6.3.2. Aus der (unter Punkt 6.3.1 zitierten) Entscheidung des VwGH ergibt sich daher eindeutig, dass die Bestimmung des § 58 Abs. 13 zweiter Satz WaffG so zu verstehen ist, dass auch für den Besitz und das Führen von Magazinen im Sinne des § 17 Abs. 1 Z 9 und 10 WaffG, die vor dem Inkrafttreten der WaffG Novelle 2018 rechtmäßig besessen wurden, die Regelungen des § 17 Abs. 3 WaffG (in der Fassung dieser Novelle) zur Anwendung kommen.

Aus den Materialien zu § 17 Abs. 3 WaffG (ErlRV 457 BlgNR 20. GP, 58 – siehe auch Punkt 5.) ergibt sich, dass Ausnahmebewilligungen zum Besitz verbotener Waffen durch die Ausstellung einer Waffenbesitzkarte, zum Führen solcher Waffen durch die Ausstellung eines Waffenpasses zu erteilen sind, wobei die waffenrechtliche Verlässlichkeit schon nach dem Gesetzeswortlaut eine von mehreren Erteilungsvoraussetzungen darstellte, die - wie sich auch bereits aus dem Hinweis im letzten Satz des § 17 Abs. 3 WaffG ergibt - insbesondere einer periodischen Überprüfung gemäß § 25 Abs. 1 WaffG zu unterziehen ist.

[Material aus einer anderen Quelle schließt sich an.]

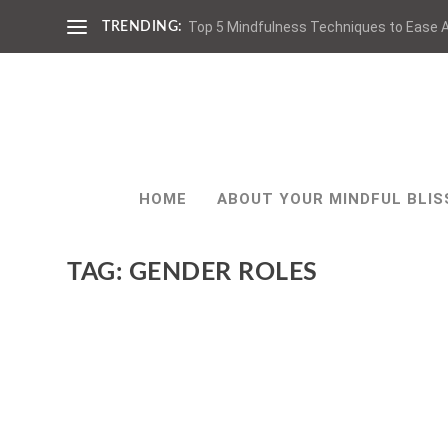
Top 5 Mindfulness Techniques to Ease A
TRENDING:
HOME
ABOUT YOUR MINDFUL BLIS
TAG:
GENDER ROLES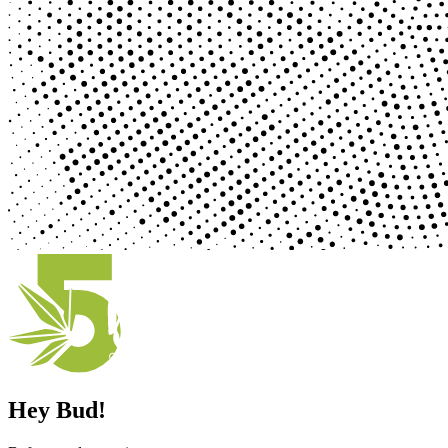
Hey Bud!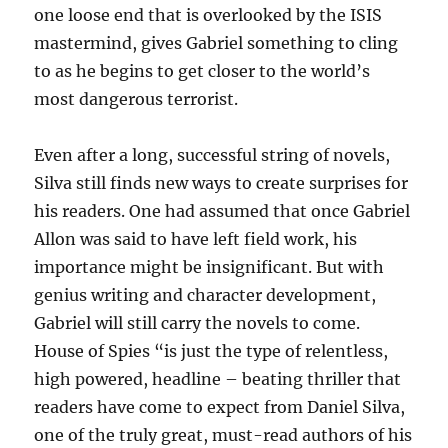
one loose end that is overlooked by the ISIS
mastermind, gives Gabriel something to cling
to as he begins to get closer to the world’s
most dangerous terrorist.
Even after a long, successful string of novels,
Silva still finds new ways to create surprises for
his readers. One had assumed that once Gabriel
Allon was said to have left field work, his
importance might be insignificant. But with
genius writing and character development,
Gabriel will still carry the novels to come.
House of Spies “is just the type of relentless,
high powered, headline – beating thriller that
readers have come to expect from Daniel Silva,
one of the truly great, must-read authors of his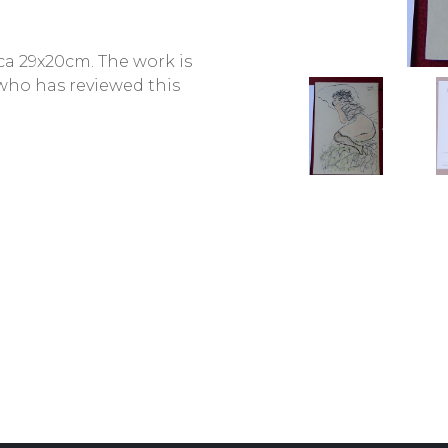
 ca 29x20cm. The work is
 who has reviewed this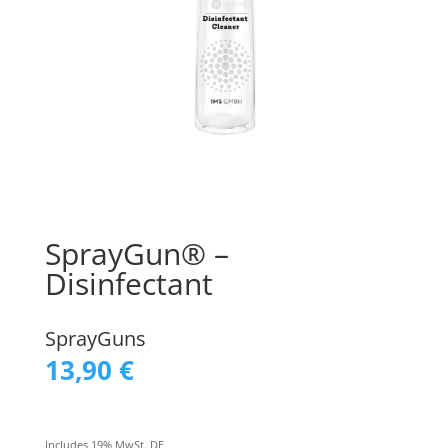
SprayGun® –
Disinfectant
SprayGuns
13,90
€
Includes 19% MwSt. DE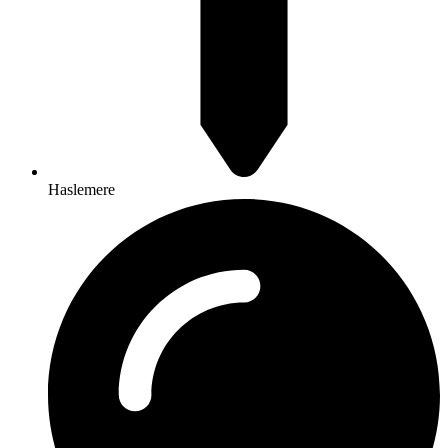
Haslemere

6.3.3. Die belangte Behörde hat daher in ihrer Entscheidung zutreffend ausführt, dass nach geltender Rechtslage (welche - wie oben dargestellt - auch für das Führen von Magazinen im Sinne des § 17 Abs. 1 Z 9 und 10 WaffG, die vor dem Inkrafttreten der WaffG Novelle 2018 rechtmäßig besessen wurden, zur Anwendung kommt) das alleinige Führen von „langen“ Magazinen nur aufgrund eines Waffenpasses iVm einer Ausnahmebewilligung gem. § 17 Abs. 3 WaffG zulässig ist.

Im vorliegenden Fall verfügt der Beschwerdeführer über eine Waffenbesitzkarte, die belangte Behörde erteilte daher zur Recht mit dem angefochtenen Bescheid eine Waffenbesitzkarte für acht Waffen der Kategorie A gem. § 17 Abs. 1 Z 10 WaffG, somit für acht „lange“ Magazine gem. § 17 Abs. 1 Z 10 WaffG.

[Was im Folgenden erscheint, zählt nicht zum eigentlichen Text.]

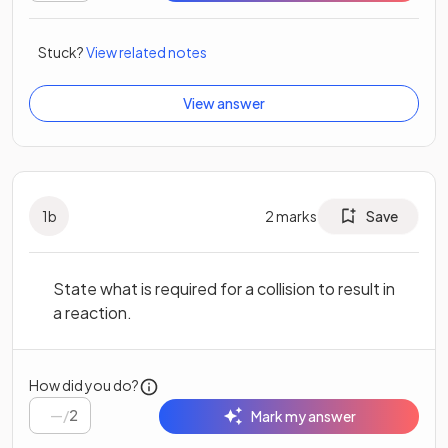
Stuck?
View related notes
View answer
1
b
2
marks
Save
State what is required for a collision to result in
a reaction.
How did you do?
/
2
Mark my answer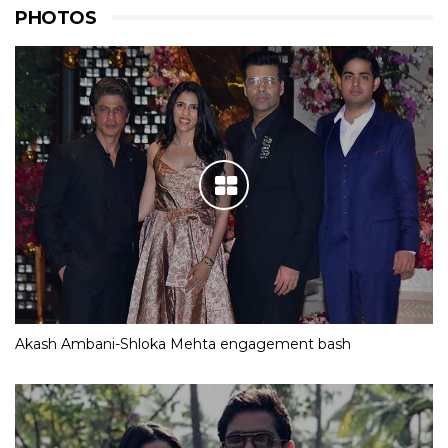
PHOTOS
Akash Ambani-Shloka Mehta engagement bash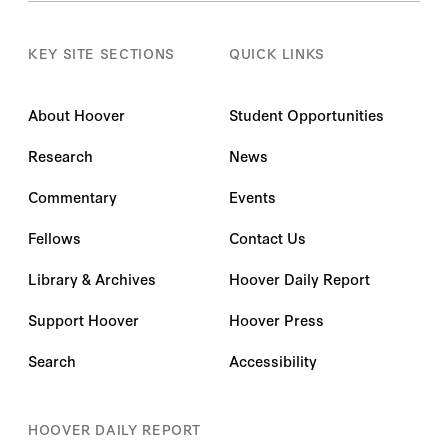
KEY SITE SECTIONS
QUICK LINKS
About Hoover
Student Opportunities
Research
News
Commentary
Events
Fellows
Contact Us
Library & Archives
Hoover Daily Report
Support Hoover
Hoover Press
Search
Accessibility
HOOVER DAILY REPORT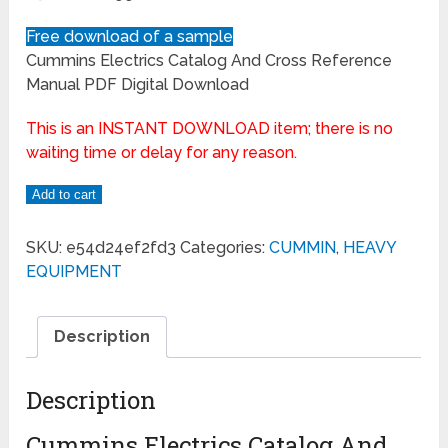
Free download of a sample
Cummins Electrics Catalog And Cross Reference
Manual PDF Digital Download
This is an INSTANT DOWNLOAD item; there is no
waiting time or delay for any reason.
Add to cart
SKU:
e54d24ef2fd3
Categories:
CUMMIN
,
HEAVY
EQUIPMENT
Description
Description
Cummins Electrics Catalog And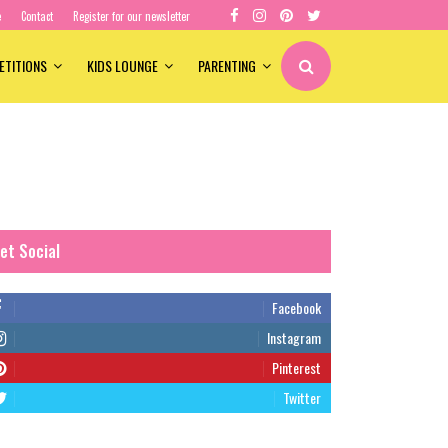
e
Contact
Register for our newsletter
ETITIONS
KIDS LOUNGE
PARENTING
et Social
Facebook
Instagram
Pinterest
Twitter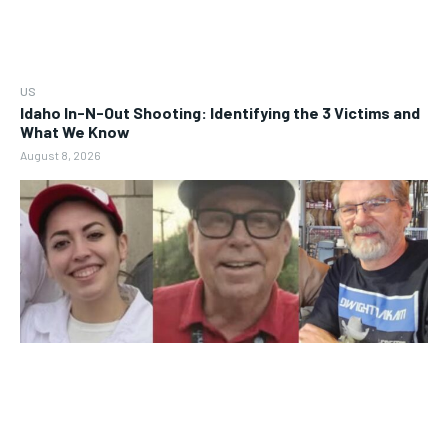
US
Idaho In-N-Out Shooting: Identifying the 3 Victims and
What We Know
August 8, 2026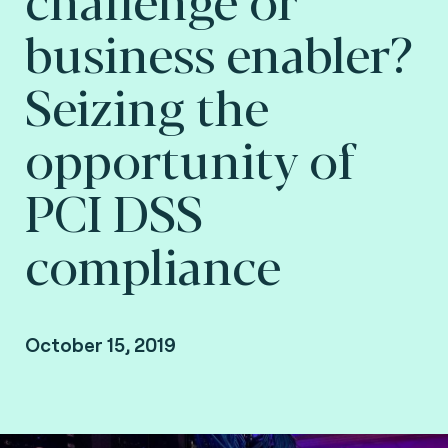
business enabler?
Seizing the
opportunity of
PCI DSS
compliance
October 15, 2019
By Arnaud Crouzet, VP Security & Consulting at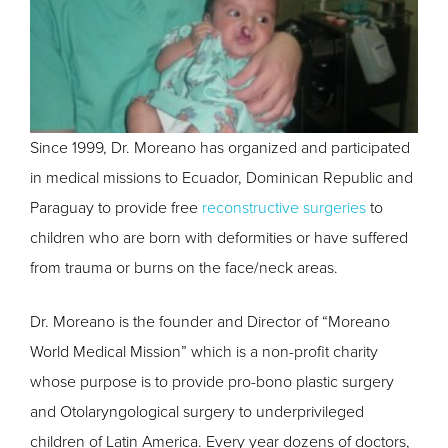
Since 1999, Dr. Moreano has organized and participated
in medical missions to Ecuador, Dominican Republic and
Paraguay to provide free
reconstructive surgeries
to
children who are born with deformities or have suffered
from trauma or burns on the face/neck areas.
Dr. Moreano is the founder and Director of “Moreano
World Medical Mission” which is a non-profit charity
whose purpose is to provide pro-bono plastic surgery
and Otolaryngological surgery to underprivileged
children of Latin America. Every year dozens of doctors,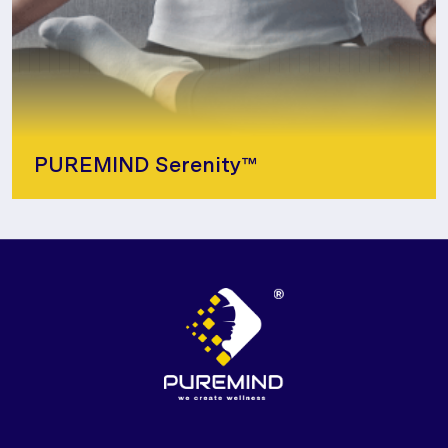
PUREMIND Serenity™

Der Beschwerdeführer verfügt gegenständlich jedoch über keinen Waffenpass, es war daher auf Grundlage obiger Ausführungen – mangels Erfüllung der gesetzlichen Voraussetzungen des § 17 Abs. 3 WaffG – die Ausstellung eines Waffenpasses nicht geboten. Auch die vom Beschwerdeführer gewünschte Eintragung der Berechtigung zum Führen der acht Magazine gem. § 17 Abs. 1 Z 10 WaffG in den Anmerkungen auf der Waffenbesitzkarte kommt daher gegenständlich - auf Grundlage der zitierten Rechtsprechung des VwGH - nicht in Betracht.

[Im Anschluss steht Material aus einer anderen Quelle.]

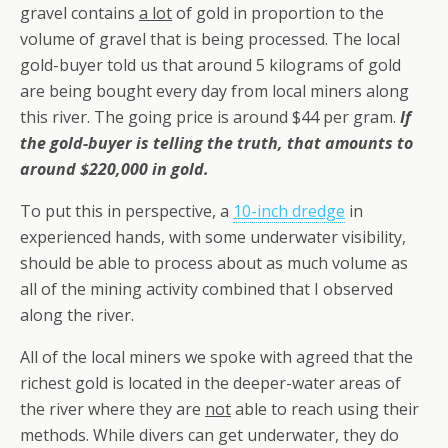
gravel contains
a lot
of gold in proportion to the
volume of gravel that is being processed. The local
gold-buyer told us that around 5 kilograms of gold
are being bought every day from local miners along
this river. The going price is around $44 per gram.
If
the gold-buyer is telling the truth, that amounts to
around $220,000 in gold.
To put this in perspective, a
10-inch dredge
in
experienced hands, with some underwater visibility,
should be able to process about as much volume as
all of the mining activity combined that I observed
along the river.
All of the local miners we spoke with agreed that the
richest gold is located in the deeper-water areas of
the river where they are
not
able to reach using their
methods. While divers can get underwater, they do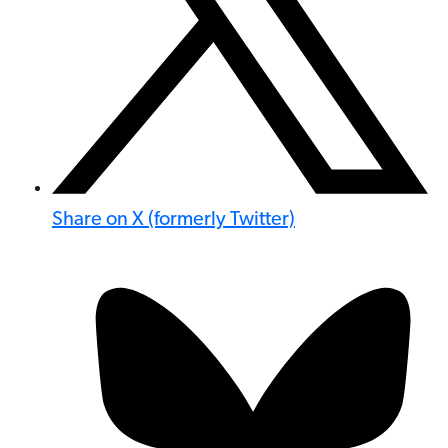
Share on X (formerly Twitter)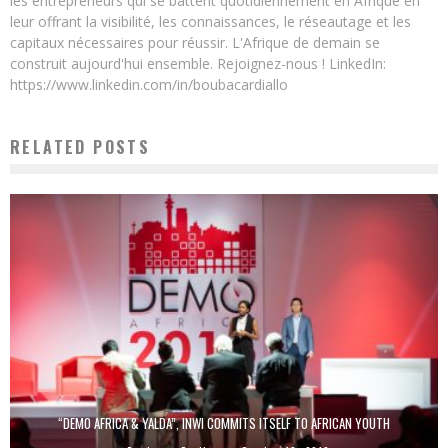
les entrepreneurs qui se battent quotidiennement en Afrique en
leur offrant la visibilité, les connaissances, le réseautage et les
capitaux nécessaires pour réussir. L'Afrique de demain se
construit aujourd'hui ensemble. Rejoignez-nous ! LinkedIn:
https://www.linkedin.com/in/boubacardiallo
RELATED POSTS
“DEMO AFRICA & YALDA”, INWI COMMITS ITSELF TO AFRICAN YOUTH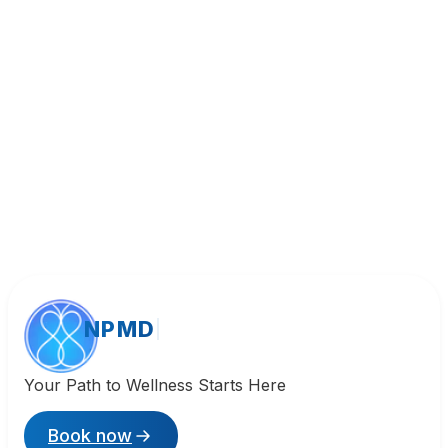
Call (818) 533-8393
NPMD
Your Path to Wellness Starts Here
Book now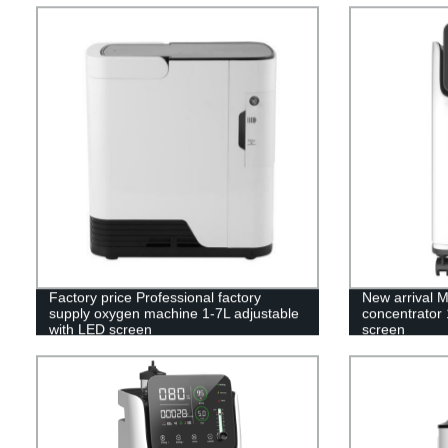
Factory price Professional factory
New arrival 
supply oxygen machine 1-7L adjustable
concentrator 
with LED screen
screen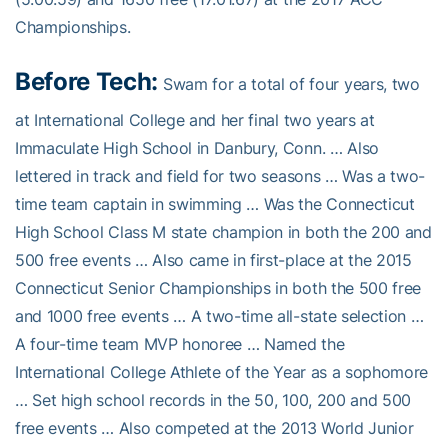
Championships.
Before Tech:
Swam for a total of four years, two
at International College and her final two years at
Immaculate High School in Danbury, Conn. … Also
lettered in track and field for two seasons … Was a two-
time team captain in swimming … Was the Connecticut
High School Class M state champion in both the 200 and
500 free events … Also came in first-place at the 2015
Connecticut Senior Championships in both the 500 free
and 1000 free events … A two-time all-state selection …
A four-time team MVP honoree … Named the
International College Athlete of the Year as a sophomore
… Set high school records in the 50, 100, 200 and 500
free events … Also competed at the 2013 World Junior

6.4. Es war daher spruchgemäß zu entscheiden.

7. Zur Unzulässigkeit der ordentlichen Revision:

Die ordentliche Revision ist unzulässig, da im gegenständlichen Verfahren keine Rechtsfrage zu beurteilen war, der im Sinne des Art. 133 Abs. 4 B-VG grundsätzliche Bedeutung zukommt. Weder weicht die gegenständliche Entscheidung von der bisherigen Rechtsprechung des Verwaltungsgerichtshofes ab, noch fehlt es an einer Rechtsprechung. Weiters ist die dazu vorliegende Rechtsprechung des Verwaltungsgerichtshofes auch nicht als uneinheitlich zu beurteilen. Ebenfalls liegen keine sonstigen Hinweise auf eine grundsätzliche Bedeutung der zu lösenden Rechtsfrage vor. Insbesondere wurde die Reichweite der Übergangsbestimmung des § 58 Abs. 13 WaffG bzw. der der Umfang des Wortlauts „entsprechend der bisherigen Berechtigung“ durch die in der gegenständlichen Entscheidung zitierte Rechtsprechung des Verwaltungsgerichtshofes 13.03.2024, Zl. Ro 2023/03/0028 geklärt.